If you are on diet, the easiest way to evaluate the progress is to stand up on the scale and keep tracking your weight. However, there are many ways to monitor your dietary. Oliver Amft , Mathias Stager, Gerhard Troster from Switzerland and Paul Lukowicz from Austria proposed a new way to monitor what you eat by analysing chewing sounds. Here is a part from abstract:
We demonstrate that sound from the user’s mouth can be used to detect that he/she is eating. The paper also shows how different kinds of food can be recognized by analyzing chewing sounds. The sounds are acquired with a microphone located inside the ear canal. This is an unobtrusive location widely accepted in other applications (hearing aids, headsets). To validate our method we present experimental results containing 3500 seconds of chewing data from four sub jects on four different food types typically found in a meal. Up to 99% accuracy is achieved on eating recognition and between 80% to 100% on food type classification.

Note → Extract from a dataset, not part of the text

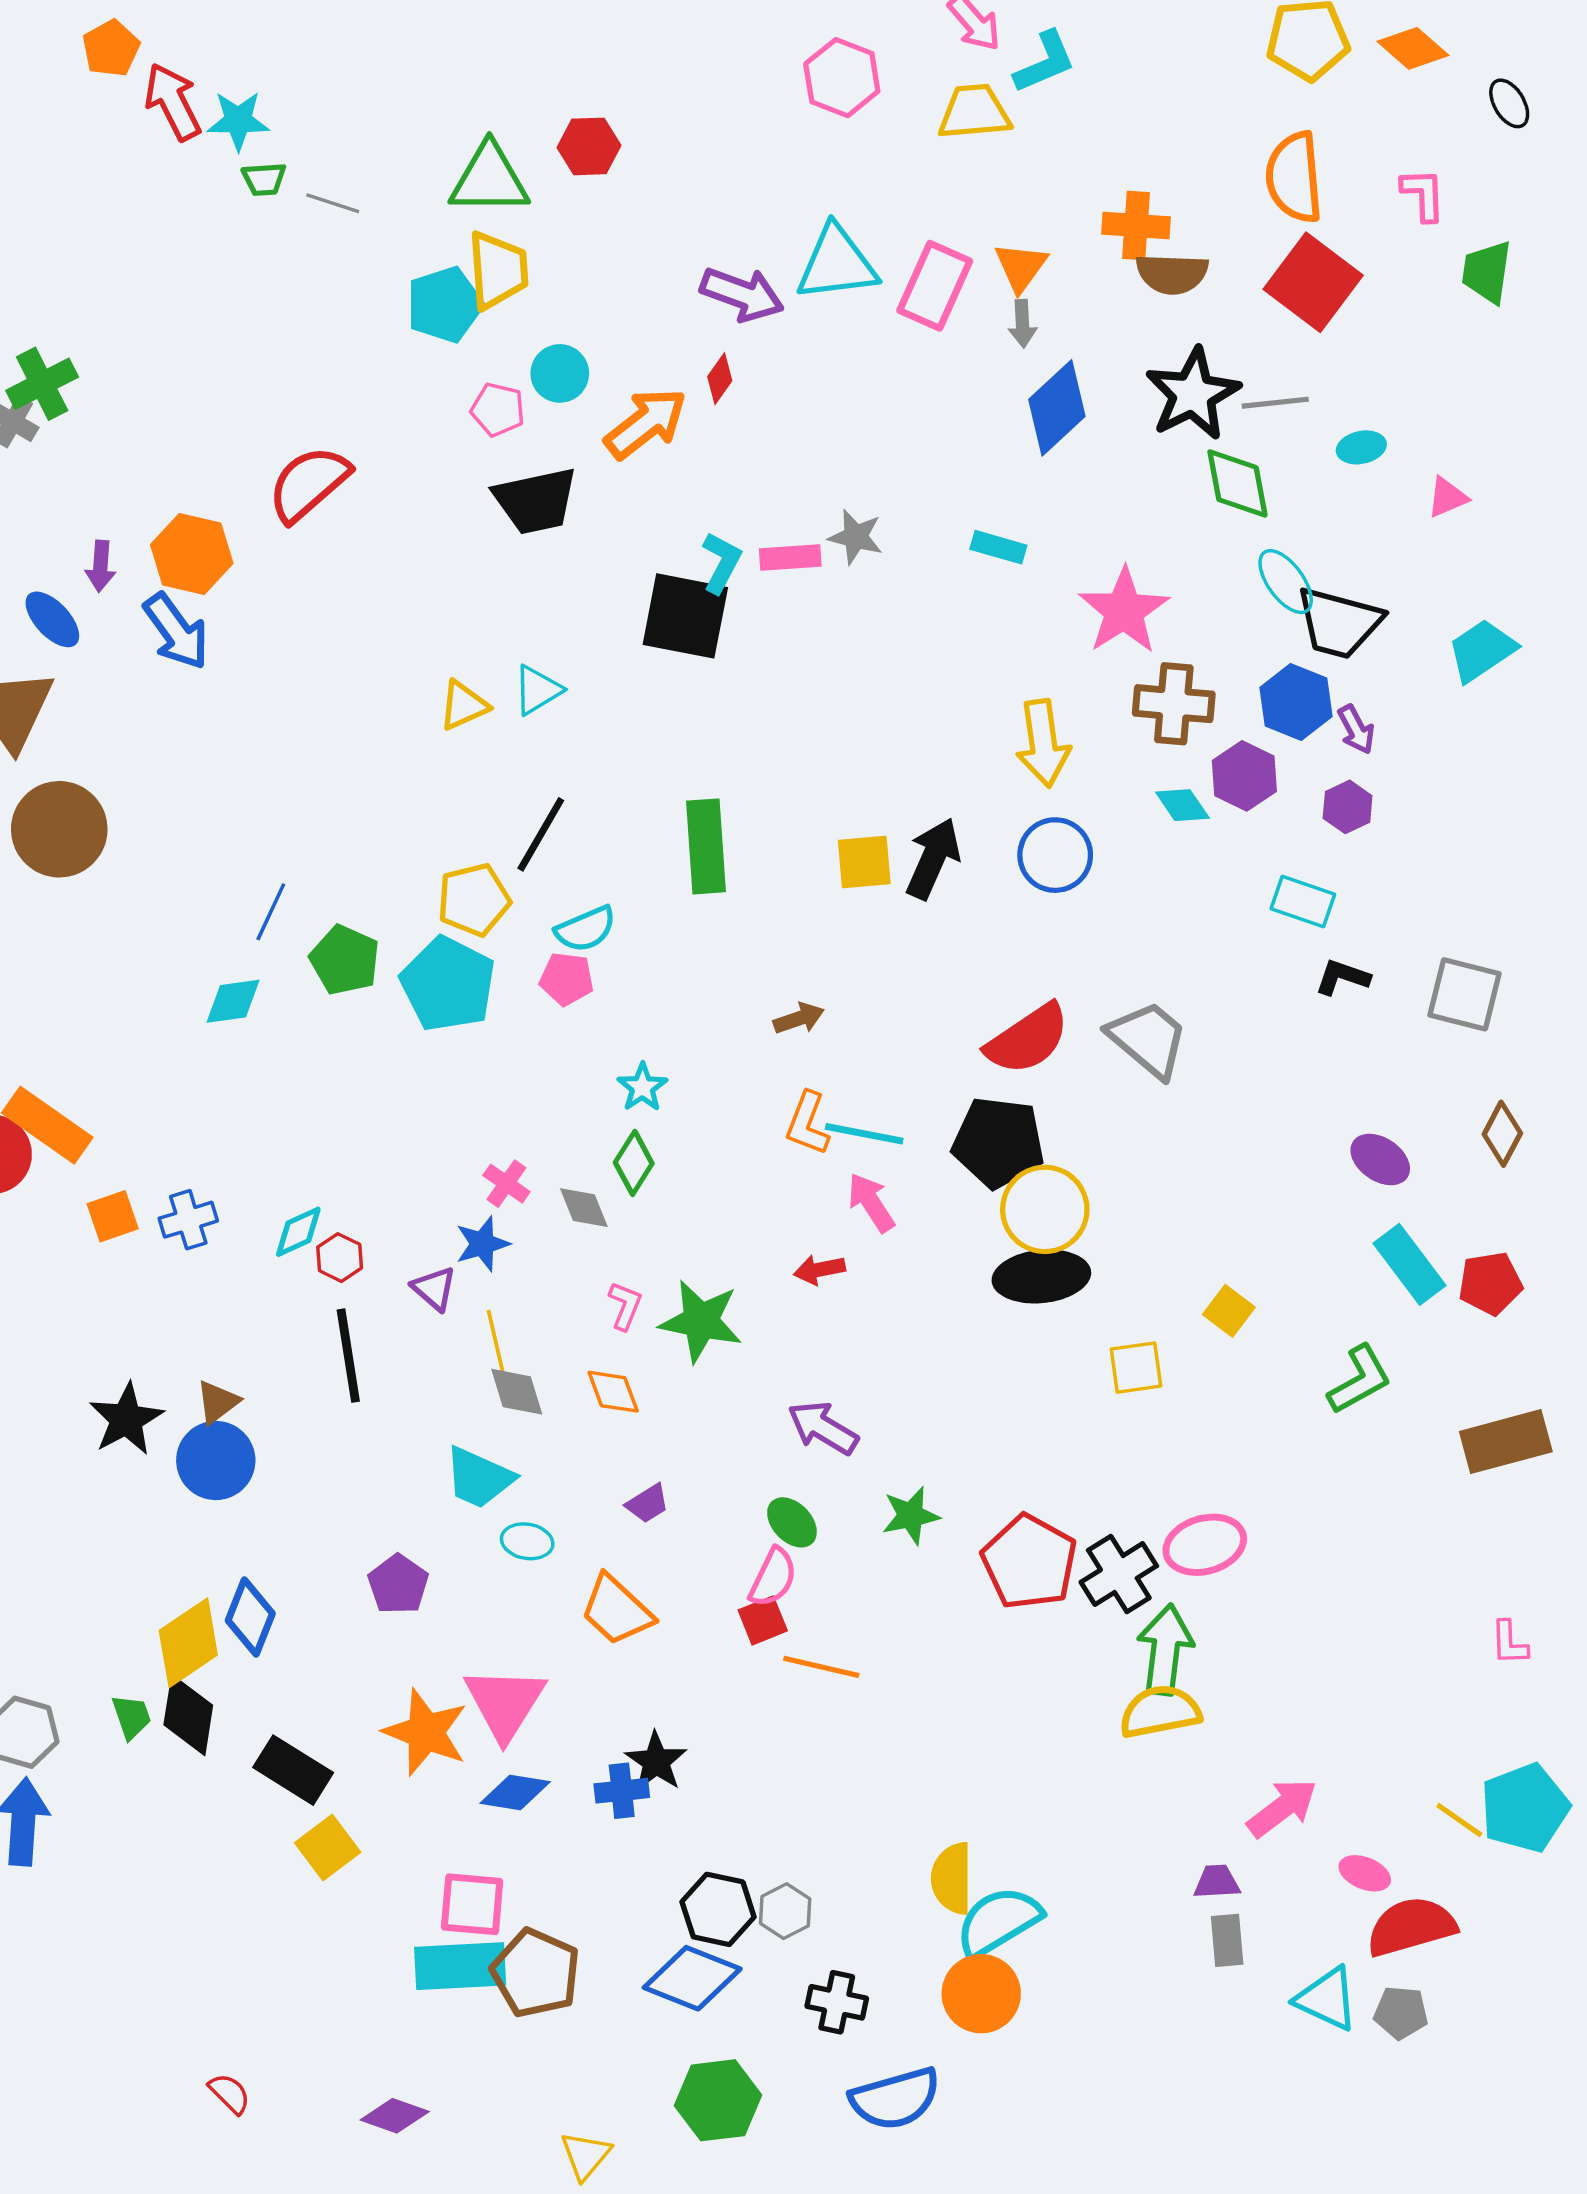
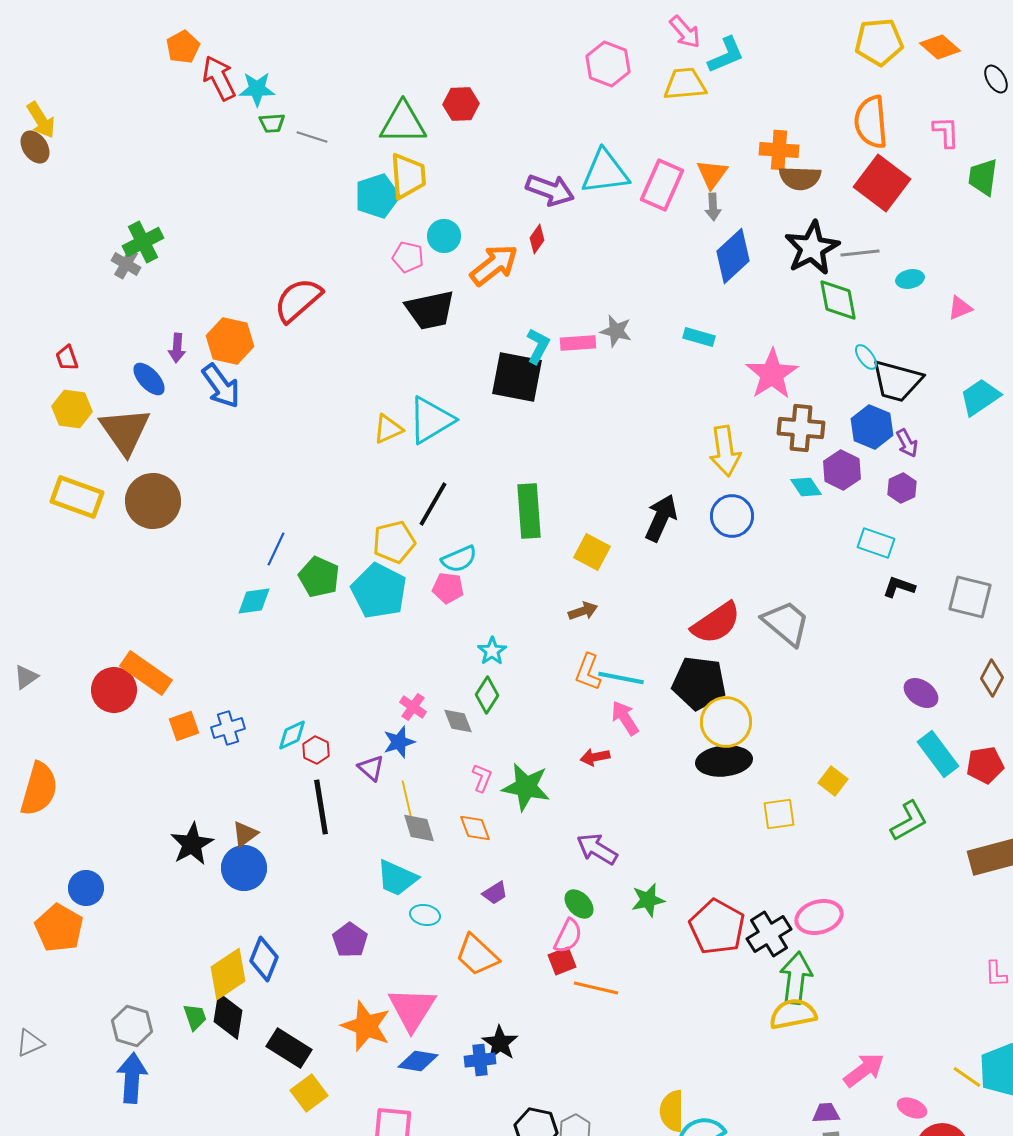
cyan ellipse: (1286, 582) -> (866, 357), size x0.7
cyan triangle: (537, 690) -> (431, 420), size x1.6
yellow square: (864, 862) -> (592, 552), moved, turned 33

In addition, in their paper, they discussed the three components of imaginary dietary monitoring system, including:
- Monitoring of food intake through appropriate wearable sensors. The main possibilities are
- (a) detecting and analyzing chewing sounds,
- (b) using electrodes mounted on the base of the neck (e.g in a collar) to detect and analyze bolus swallowing,
- (c) using motion sensors on hands to detect food intake related motions.

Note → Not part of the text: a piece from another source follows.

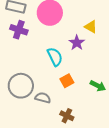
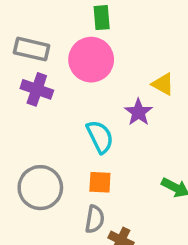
orange square: (67, 81) -> (100, 182), moved, turned 32
gray semicircle: (43, 98) -> (95, 219), moved, turned 84

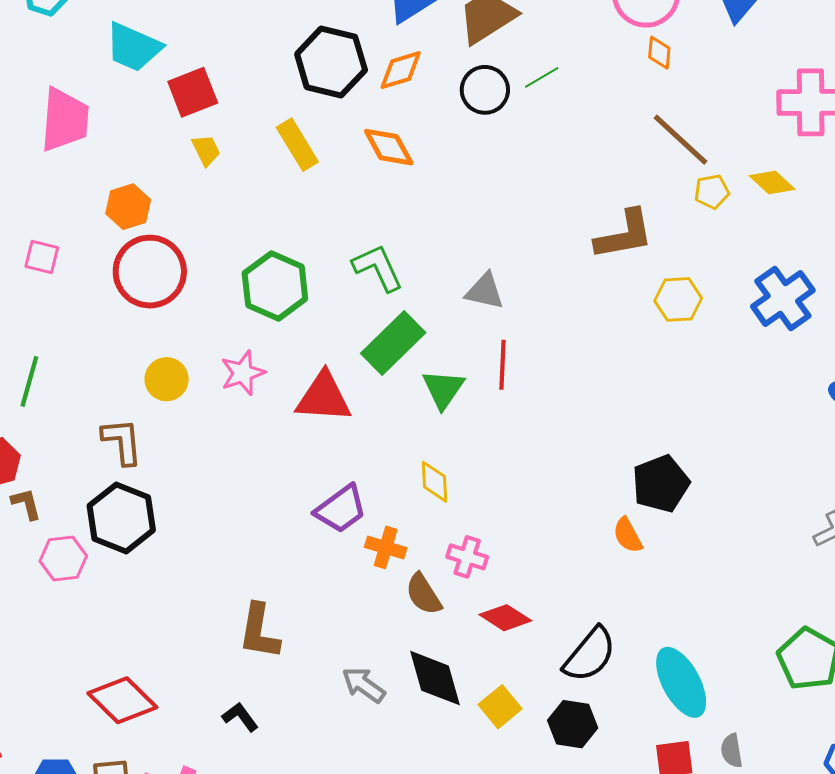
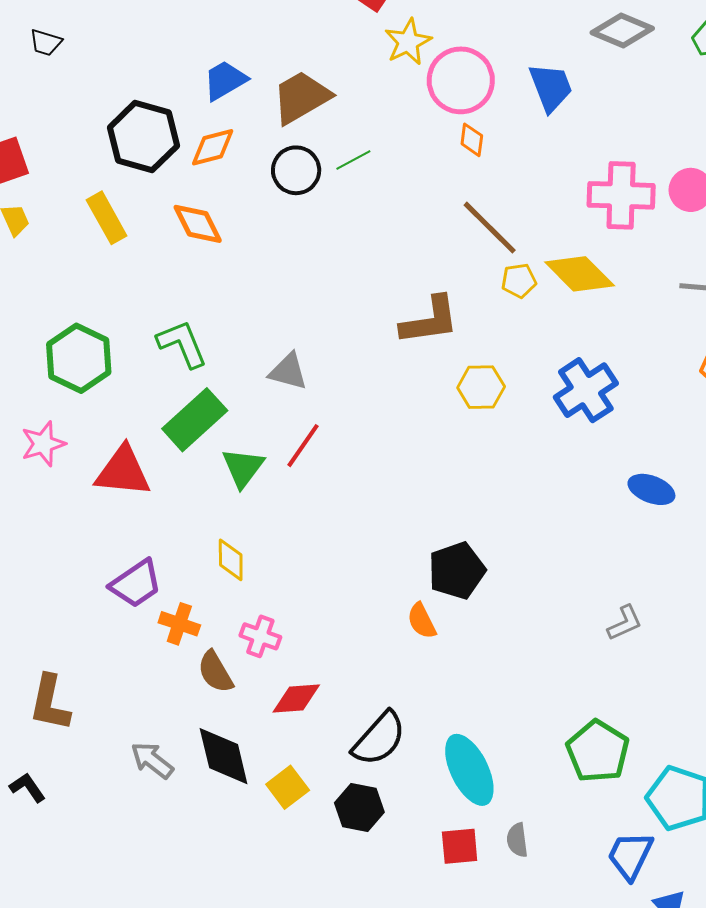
yellow diamond: (772, 182) -> (580, 274), size x1.5
red line: (502, 365) -> (303, 446), turned 30
red diamond: (505, 618) -> (296, 699), turned -39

- Monitoring food preparation/purchase through appropriate environmental augmentation. Here, approaches such as using RFID-tags to recognize food components or communicating with the restaurant computer to get a description and nutrition facts of the order are conceivable.

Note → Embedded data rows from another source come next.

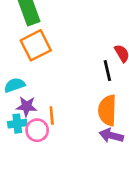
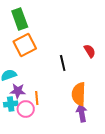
black line: (107, 71) -> (63, 63), moved
purple arrow: (111, 135) -> (82, 113), turned 66

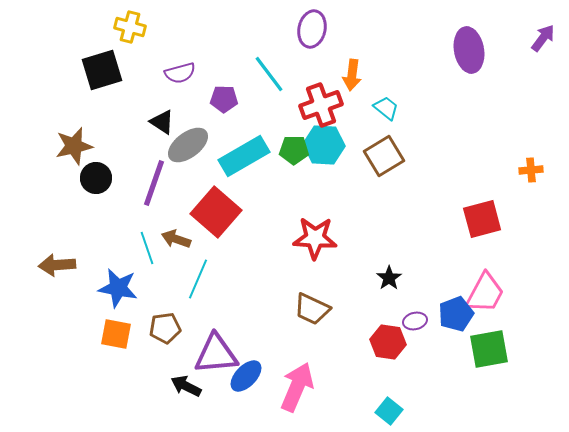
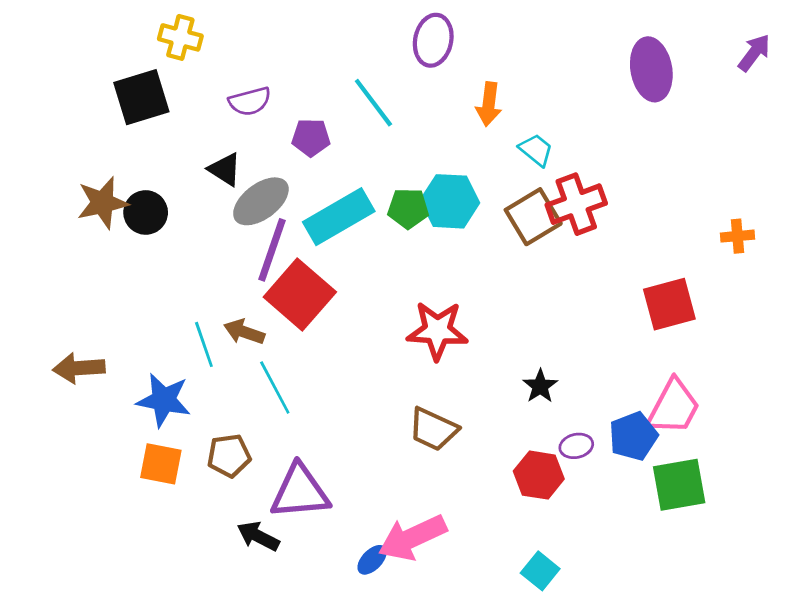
red cross: (321, 105) -> (576, 204), moved
black circle: (96, 178) -> (146, 212), moved
purple line: (154, 183) -> (272, 250), moved
cyan line: (198, 279) -> (275, 388), turned -51
blue ellipse: (246, 376) -> (372, 560), moved, size x0.7
pink arrow: (297, 387) -> (412, 538), turned -138

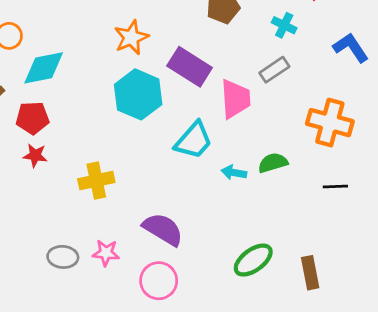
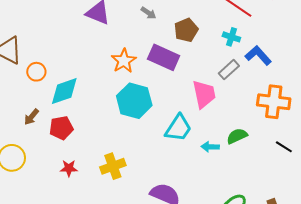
blue L-shape: (351, 48) -> (258, 55), moved
purple rectangle: (190, 67) -> (164, 57), moved
red star: (35, 155) -> (69, 168), moved
black line: (335, 187) -> (284, 147), turned 42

- Including user habits and high level context detection as additional information sources. Here, one could accentuate the fact that eating habits tend to be associated with locations, times and other activities. Thus information on location (e.g in the dining room sitting at the table), time of day, other activity (unlikely to eat while jogging) etc. provide useful hints.
However, due to technology limitation, they said to The Guardian that
“[t]he system does not need be fully automated to be useful … it is perfectly sufficient if the system can remind the user that, for example, ‘at lunch you had something wet and crisp (could have been salad) and some soft-texture stuff (spaghetti or potatoes)’ and asks him to fill in the details.”